Like the rest of the world it seems, I often watch how much wheat I eat. That means I don’t often eat bread, which is too bad because when it’s hot and fresh, it’s a favorite thing. But our trip back east last month, part of which was visiting Matt’s family, got me rethinking that a little. Specifically Aunt Emily’s bread. Emily’s bread was homemade, the kind of bread that’s been made a thousand times and that there’s no recipe for. It’s simply passed down from her mother and absorbed through some sort of familial osmosis. Sitting at her kitchen table, enjoying our lovely conversation,¬†sharing that delicious bread–it represented everything special about home and family–nourishing, comforting, healthful, and full of care. It amazes me that something so simple as bread can do that.

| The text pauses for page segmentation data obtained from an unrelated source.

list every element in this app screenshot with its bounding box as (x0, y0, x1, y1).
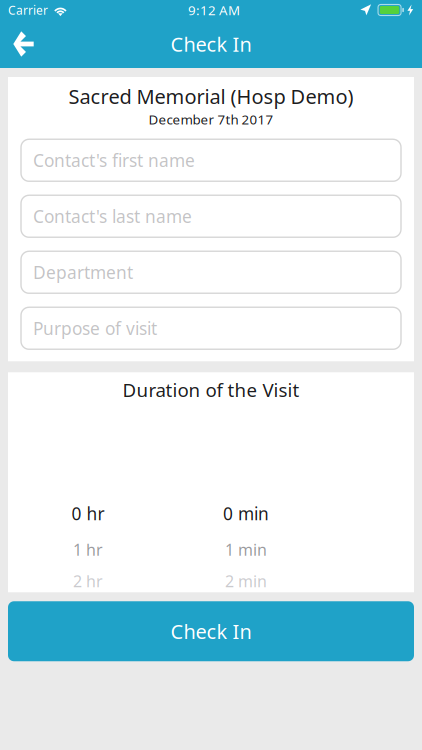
staticText: 0 hr (72, 502, 104, 525)
staticText: 2 min (225, 570, 267, 592)
button[interactable]: Check In (8, 601, 414, 661)
staticText: Carrier (8, 2, 48, 18)
staticText: Contact's first name (33, 149, 195, 172)
staticText: 0 min (223, 502, 269, 525)
staticText: Check In (170, 618, 252, 645)
staticText: Contact's last name (33, 205, 192, 228)
button[interactable]: Back (0, 22, 47, 66)
staticText: Sacred Memorial (Hosp Demo) (68, 83, 354, 110)
staticText: 1 hr (73, 539, 103, 560)
staticText: Purpose of visit (33, 317, 157, 340)
staticText: 9:12 AM (188, 1, 240, 19)
button[interactable]: Department (21, 251, 401, 293)
staticText: 2 hr (73, 570, 103, 592)
staticText: Duration of the Visit (122, 377, 300, 402)
staticText: 1 min (225, 539, 267, 560)
staticText: Department (33, 261, 133, 284)
button[interactable]: Contact's first name (21, 139, 401, 181)
staticText: Check In (170, 31, 252, 57)
button[interactable]: Contact's last name (21, 195, 401, 237)
staticText: December 7th 2017 (148, 111, 274, 128)
button[interactable]: Purpose of visit (21, 307, 401, 349)
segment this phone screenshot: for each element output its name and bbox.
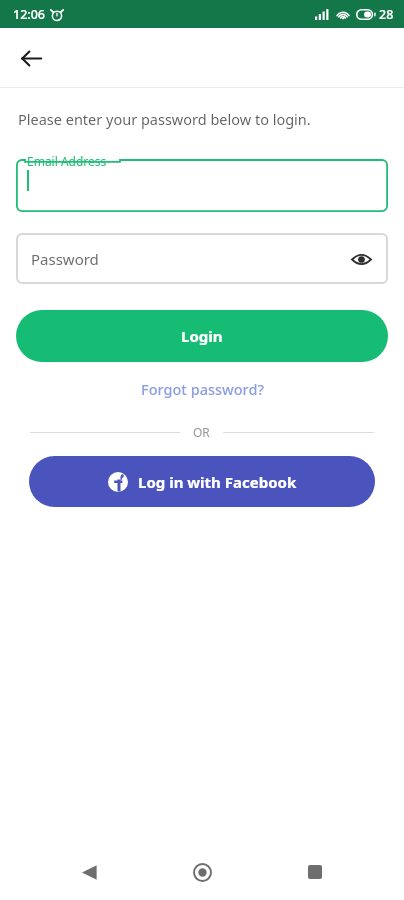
button[interactable]: Email Address — [16, 151, 388, 212]
button[interactable]: Forgot password? — [131, 375, 274, 403]
button[interactable]: Recent apps — [291, 848, 339, 896]
button[interactable]: Login — [16, 310, 388, 362]
staticText: 28 — [379, 6, 394, 23]
button[interactable]: Back — [65, 848, 113, 896]
staticText: Please enter your password below to logi… — [18, 109, 311, 129]
staticText: Forgot password? — [141, 379, 264, 399]
button[interactable]: Show password — [346, 244, 376, 274]
button[interactable]: Back — [12, 39, 50, 77]
button[interactable]: Home — [178, 848, 226, 896]
staticText: Log in with Facebook — [138, 472, 297, 492]
staticText: 12:06 — [13, 6, 46, 23]
staticText: Password — [31, 249, 99, 269]
staticText: Email Address — [27, 153, 107, 169]
staticText: OR — [193, 424, 210, 440]
staticText: Login — [181, 326, 223, 346]
button[interactable]: Log in with Facebook — [29, 456, 375, 507]
button[interactable]: Password — [16, 233, 388, 284]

Once I got home, I set out to find a recipe that could possibly mimic Emily’s, one that I could work and rework over time to try and get that perfect balance of tenderness, heartiness and depth. It’s ain’t easy.

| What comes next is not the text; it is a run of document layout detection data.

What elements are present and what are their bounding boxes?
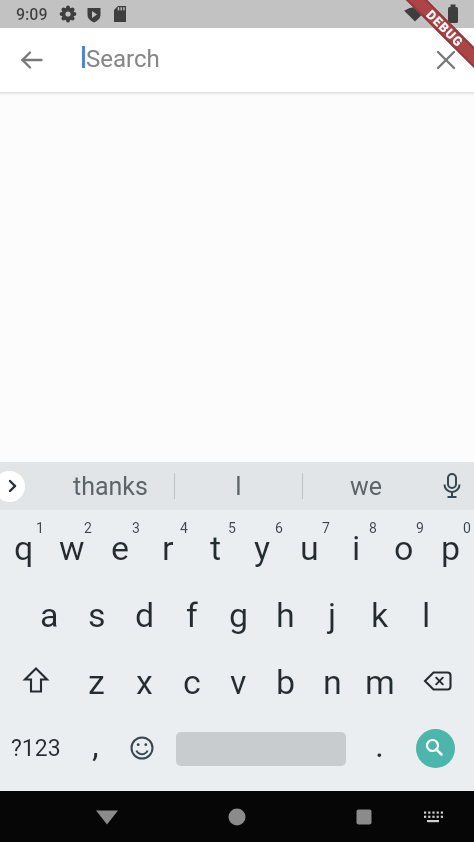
button[interactable] [430,462,474,510]
staticText: u [300,528,319,568]
staticText: 7 [322,520,330,536]
button[interactable] [340,793,388,841]
button[interactable]: d [121,581,168,648]
staticText: m [365,662,395,702]
button[interactable] [119,715,166,782]
button[interactable]: v [215,648,262,715]
staticText: DEBUG [423,7,466,50]
button[interactable]: , [72,715,119,782]
staticText: 4 [180,520,188,536]
staticText: j [328,595,337,635]
button[interactable]: e [96,514,144,581]
staticText: 6 [275,520,283,536]
button[interactable]: c [168,648,215,715]
staticText: y [254,528,271,568]
button[interactable] [0,648,72,715]
staticText: z [88,662,105,702]
staticText: n [323,662,342,702]
staticText: c [183,662,201,702]
staticText: k [371,595,389,635]
staticText: , [92,725,99,765]
button[interactable] [413,797,453,837]
button[interactable]: y [239,514,286,581]
staticText: t [210,528,222,568]
button[interactable]: h [262,581,309,648]
button[interactable]: we [303,462,430,510]
staticText: s [88,595,106,635]
button[interactable]: j [309,581,356,648]
staticText: q [14,528,34,568]
button[interactable]: . [356,715,403,782]
button[interactable]: r [144,514,192,581]
button[interactable] [403,648,474,715]
button[interactable] [0,471,25,502]
button[interactable] [422,36,470,84]
staticText: l [422,595,431,635]
button[interactable]: n [309,648,356,715]
staticText: I [235,472,242,501]
staticText: x [136,662,153,702]
staticText: f [186,595,198,635]
staticText: i [352,528,361,568]
staticText: g [229,595,249,635]
staticText: w [59,528,85,568]
button[interactable] [8,36,56,84]
staticText: 3 [132,520,140,536]
button[interactable]: b [262,648,309,715]
button[interactable]: I [175,462,302,510]
button[interactable]: k [356,581,403,648]
staticText: 8 [369,520,377,536]
button[interactable] [213,793,261,841]
staticText: 5 [228,520,236,536]
staticText: 9:09 [16,5,48,24]
button[interactable] [83,793,131,841]
staticText: d [135,595,155,635]
staticText: o [394,528,414,568]
button[interactable] [166,715,356,782]
staticText: 9 [416,520,424,536]
staticText: 2 [84,520,92,536]
button[interactable]: l [403,581,450,648]
button[interactable]: q [0,514,48,581]
button[interactable]: t [192,514,239,581]
staticText: we [350,472,383,501]
staticText: a [40,595,59,635]
button[interactable]: thanks [46,462,174,510]
staticText: 0 [463,520,471,536]
button[interactable]: u [286,514,333,581]
button[interactable]: s [73,581,121,648]
button[interactable]: z [72,648,120,715]
staticText: Search [86,45,160,73]
staticText: 1 [36,520,44,536]
button[interactable]: a [25,581,73,648]
button[interactable]: i [333,514,380,581]
staticText: r [162,528,174,568]
button[interactable] [403,715,474,782]
staticText: e [111,528,130,568]
button[interactable]: m [356,648,403,715]
staticText: b [276,662,296,702]
staticText: . [375,725,384,765]
button[interactable]: w [48,514,96,581]
staticText: p [441,528,461,568]
staticText: ?123 [11,735,61,762]
button[interactable]: o [380,514,427,581]
button[interactable]: ?123 [0,715,72,782]
staticText: h [276,595,295,635]
button[interactable]: p [427,514,474,581]
button[interactable]: g [215,581,262,648]
button[interactable]: f [168,581,215,648]
button[interactable]: x [120,648,168,715]
staticText: v [230,662,247,702]
staticText: thanks [73,472,148,501]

I decided to use an equal mix of sprouted wheat flour (which makes the wheat more digestible and less prone to irritate) and bread flour.


Next, I heated buttermilk and water to 110-degrees and added it to the yeast and sugar. Then it sat for a few minutes until it looked like the yeast was activated (above). It’s not the prettiest thing.

After adding the milk/yeast mixture to the flours, it all gets mixed together with a wooden spoon and then onto the stand mixer fitted with a dough hook for a 10-15-minute kneading session. Of course this could also be done by hand. Once the kneading is done, the dough should be pliable but have structure, it shouldn’t be too hard or too soft.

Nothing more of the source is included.